• _Saved entries_:
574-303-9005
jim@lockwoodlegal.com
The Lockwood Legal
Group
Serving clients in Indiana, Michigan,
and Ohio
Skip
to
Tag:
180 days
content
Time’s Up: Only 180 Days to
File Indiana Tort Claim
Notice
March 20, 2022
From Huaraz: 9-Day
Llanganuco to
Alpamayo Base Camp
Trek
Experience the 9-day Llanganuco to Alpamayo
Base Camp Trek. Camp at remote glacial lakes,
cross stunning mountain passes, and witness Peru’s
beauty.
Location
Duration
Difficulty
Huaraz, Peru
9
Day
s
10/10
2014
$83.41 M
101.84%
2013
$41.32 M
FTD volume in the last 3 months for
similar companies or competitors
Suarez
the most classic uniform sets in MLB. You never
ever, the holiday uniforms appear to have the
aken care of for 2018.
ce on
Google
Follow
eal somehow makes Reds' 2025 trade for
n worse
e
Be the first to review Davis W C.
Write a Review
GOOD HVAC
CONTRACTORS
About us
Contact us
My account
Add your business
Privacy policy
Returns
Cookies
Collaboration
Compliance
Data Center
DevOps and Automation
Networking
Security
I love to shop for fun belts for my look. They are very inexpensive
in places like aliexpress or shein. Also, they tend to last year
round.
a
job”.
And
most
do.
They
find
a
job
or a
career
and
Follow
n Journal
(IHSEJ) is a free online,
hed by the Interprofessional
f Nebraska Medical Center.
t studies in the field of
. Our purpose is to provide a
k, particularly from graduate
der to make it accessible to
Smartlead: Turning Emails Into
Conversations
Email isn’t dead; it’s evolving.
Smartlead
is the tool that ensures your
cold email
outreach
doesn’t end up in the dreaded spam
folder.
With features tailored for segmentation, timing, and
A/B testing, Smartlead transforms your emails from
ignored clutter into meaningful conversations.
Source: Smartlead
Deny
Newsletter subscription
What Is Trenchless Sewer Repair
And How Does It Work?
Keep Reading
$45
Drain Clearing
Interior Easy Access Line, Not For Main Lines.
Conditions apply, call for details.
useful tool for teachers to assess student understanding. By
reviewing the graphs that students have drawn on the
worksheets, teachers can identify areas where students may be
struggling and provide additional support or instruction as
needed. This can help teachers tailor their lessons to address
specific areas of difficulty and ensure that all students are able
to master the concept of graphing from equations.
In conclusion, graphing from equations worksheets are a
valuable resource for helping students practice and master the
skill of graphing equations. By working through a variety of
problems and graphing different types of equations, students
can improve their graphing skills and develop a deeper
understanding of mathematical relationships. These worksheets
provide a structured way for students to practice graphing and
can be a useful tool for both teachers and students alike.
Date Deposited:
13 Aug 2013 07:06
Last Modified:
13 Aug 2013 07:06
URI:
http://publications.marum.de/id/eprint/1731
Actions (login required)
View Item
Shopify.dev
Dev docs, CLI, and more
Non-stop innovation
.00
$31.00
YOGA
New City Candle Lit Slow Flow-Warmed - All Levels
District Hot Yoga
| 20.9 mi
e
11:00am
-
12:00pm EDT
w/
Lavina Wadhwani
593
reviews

• _Aim of the exercise_:
Your reply is to repeat, unchanged, the lines above running from the one with "Email isn’t dead; it’s evolving." up to and including the one with "can improve their".

• _Response area_:
Email isn’t dead; it’s evolving.
Smartlead
is the tool that ensures your
cold email
outreach
doesn’t end up in the dreaded spam
folder.
With features tailored for segmentation, timing, and
A/B testing, Smartlead transforms your emails from
ignored clutter into meaningful conversations.
Source: Smartlead
Deny
Newsletter subscription
What Is Trenchless Sewer Repair
And How Does It Work?
Keep Reading
$45
Drain Clearing
Interior Easy Access Line, Not For Main Lines.
Conditions apply, call for details.
useful tool for teachers to assess student understanding. By
reviewing the graphs that students have drawn on the
worksheets, teachers can identify areas where students may be
struggling and provide additional support or instruction as
needed. This can help teachers tailor their lessons to address
specific areas of difficulty and ensure that all students are able
to master the concept of graphing from equations.
In conclusion, graphing from equations worksheets are a
valuable resource for helping students practice and master the
skill of graphing equations. By working through a variety of
problems and graphing different types of equations, students
can improve their graphing skills and develop a deeper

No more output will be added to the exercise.